Data for review ::
☆ ☆ ☆ ☆ ☆

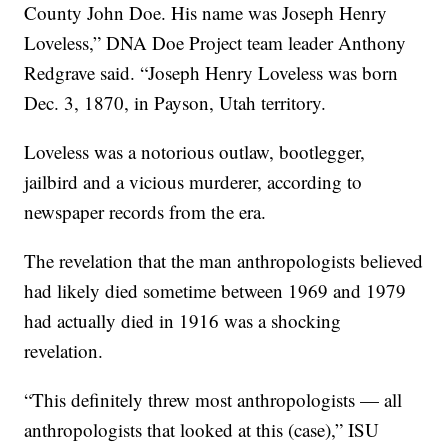
County John Doe. His name was Joseph Henry
Loveless,” DNA Doe Project team leader Anthony
Redgrave said. “Joseph Henry Loveless was born
Dec. 3, 1870, in Payson, Utah territory.
Loveless was a notorious outlaw, bootlegger,
jailbird and a vicious murderer, according to
newspaper records from the era.
The revelation that the man anthropologists believed
had likely died sometime between 1969 and 1979
had actually died in 1916 was a shocking
revelation.
“This definitely threw most anthropologists — all
anthropologists that looked at this (case),” ISU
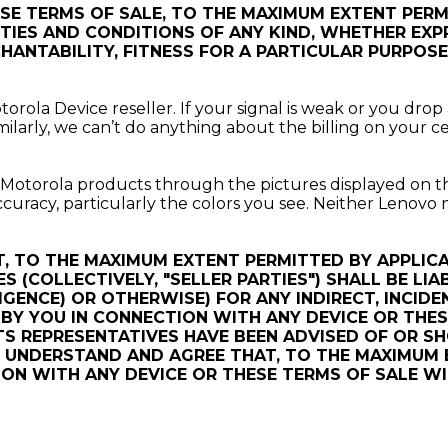
ESE TERMS OF SALE, TO THE MAXIMUM EXTENT PER
ES AND CONDITIONS OF ANY KIND, WHETHER EXPRE
ANTABILITY, FITNESS FOR A PARTICULAR PURPOSE, 
rola Device reseller. If your signal is weak or you drop 
ilarly, we can’t do anything about the billing on your ce
t Motorola products through the pictures displayed on t
racy, particularly the colors you see. Neither Lenovo no
, TO THE MAXIMUM EXTENT PERMITTED BY APPLIC
ES (COLLECTIVELY, "SELLER PARTIES") SHALL BE LI
GENCE) OR OTHERWISE) FOR ANY INDIRECT, INCIDE
Y YOU IN CONNECTION WITH ANY DEVICE OR THESE
TS REPRESENTATIVES HAVE BEEN ADVISED OF OR S
Y UNDERSTAND AND AGREE THAT, TO THE MAXIMUM 
CTION WITH ANY DEVICE OR THESE TERMS OF SALE 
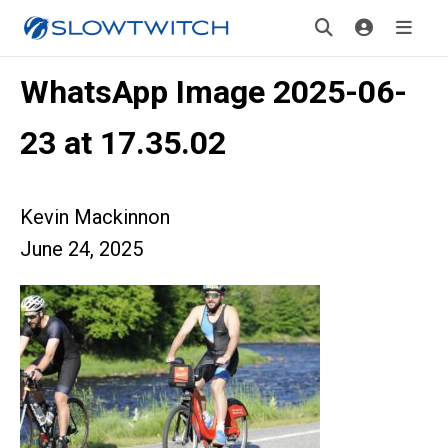
WhatsApp Image 2025-06-
23 at 17.35.02
Kevin Mackinnon
June 24, 2025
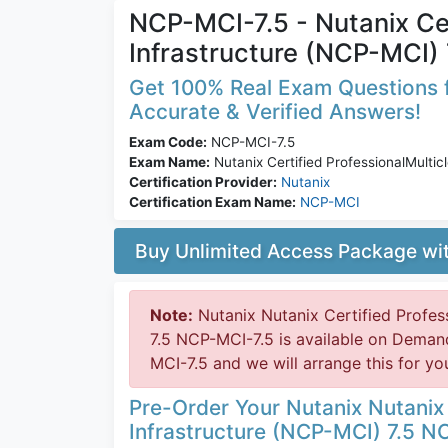
NCP-MCI-7.5 - Nutanix Cer
Infrastructure (NCP-MCI) 
Get 100% Real Exam Questions f
Accurate & Verified Answers!
Exam Code:
NCP-MCI-7.5
Exam Name:
Nutanix Certified ProfessionalMultic
Certification Provider:
Nutanix
Certification Exam Name:
NCP-MCI
Buy Unlimited Access Package w
Note:
Nutanix Nutanix Certified Profes
7.5 NCP-MCI-7.5 is available on Deman
MCI-7.5 and we will arrange this for yo
Pre-Order Your Nutanix Nutanix 
Infrastructure (NCP-MCI) 7.5 N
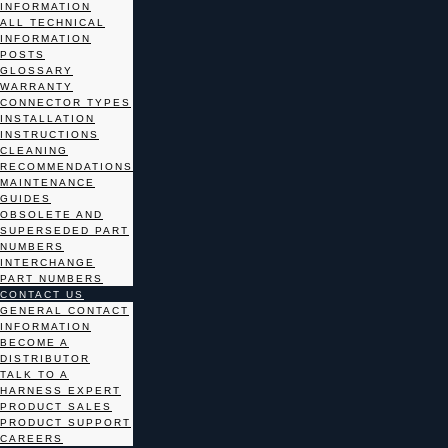
INFORMATION
ALL TECHNICAL
INFORMATION
POSTS
GLOSSARY
WARRANTY
CONNECTOR TYPES
INSTALLATION
INSTRUCTIONS
CLEANING
RECOMMENDATIONS
MAINTENANCE
GUIDES
OBSOLETE AND
SUPERSEDED PART
NUMBERS
INTERCHANGE
PART NUMBERS
CONTACT US
GENERAL CONTACT
INFORMATION
BECOME A
DISTRIBUTOR
TALK TO A
HARNESS EXPERT
PRODUCT SALES
PRODUCT SUPPORT
CAREERS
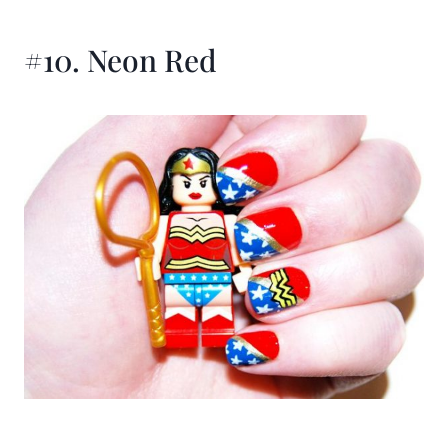
#10. Neon Red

☆ ☆ ☆ ☆ ☆

Give the listing again exactly, excluding pictures.

County John Doe. His name was Joseph Henry
Loveless,” DNA Doe Project team leader Anthony
Redgrave said. “Joseph Henry Loveless was born
Dec. 3, 1870, in Payson, Utah territory.
Loveless was a notorious outlaw, bootlegger,
jailbird and a vicious murderer, according to
newspaper records from the era.
The revelation that the man anthropologists believed
had likely died sometime between 1969 and 1979
had actually died in 1916 was a shocking
revelation.
“This definitely threw most anthropologists — all
anthropologists that looked at this (case),” ISU
ESE TERMS OF SALE, TO THE MAXIMUM EXTENT PER
ES AND CONDITIONS OF ANY KIND, WHETHER EXPRE
ANTABILITY, FITNESS FOR A PARTICULAR PURPOSE, 
rola Device reseller. If your signal is weak or you drop 
ilarly, we can’t do anything about the billing on your ce
t Motorola products through the pictures displayed on t
racy, particularly the colors you see. Neither Lenovo no
, TO THE MAXIMUM EXTENT PERMITTED BY APPLIC
ES (COLLECTIVELY, "SELLER PARTIES") SHALL BE LI
GENCE) OR OTHERWISE) FOR ANY INDIRECT, INCIDE
Y YOU IN CONNECTION WITH ANY DEVICE OR THESE
TS REPRESENTATIVES HAVE BEEN ADVISED OF OR S
Y UNDERSTAND AND AGREE THAT, TO THE MAXIMUM 
CTION WITH ANY DEVICE OR THESE TERMS OF SALE 
WhatsApp Image 2025-06-
23 at 17.35.02
Kevin Mackinnon
June 24, 2025
NCP-MCI-7.5 - Nutanix Cer
Infrastructure (NCP-MCI) 
Get 100% Real Exam Questions f
Accurate & Verified Answers!
Exam Code:
NCP-MCI-7.5
Exam Name:
Nutanix Certified ProfessionalMultic
Certification Provider:
Nutanix
Certification Exam Name:
NCP-MCI
Buy Unlimited Access Package w
Note:
Nutanix Nutanix Certified Profes
7.5 NCP-MCI-7.5 is available on Deman
MCI-7.5 and we will arrange this for yo
Pre-Order Your Nutanix Nutanix 
Infrastructure (NCP-MCI) 7.5 N
INFORMATION
ALL TECHNICAL
INFORMATION
POSTS
GLOSSARY
WARRANTY
CONNECTOR TYPES
INSTALLATION
INSTRUCTIONS
CLEANING
RECOMMENDATIONS
MAINTENANCE
GUIDES
OBSOLETE AND
SUPERSEDED PART
NUMBERS
INTERCHANGE
PART NUMBERS
CONTACT US
GENERAL CONTACT
INFORMATION
BECOME A
DISTRIBUTOR
TALK TO A
HARNESS EXPERT
PRODUCT SALES
PRODUCT SUPPORT
CAREERS
#10. Neon Red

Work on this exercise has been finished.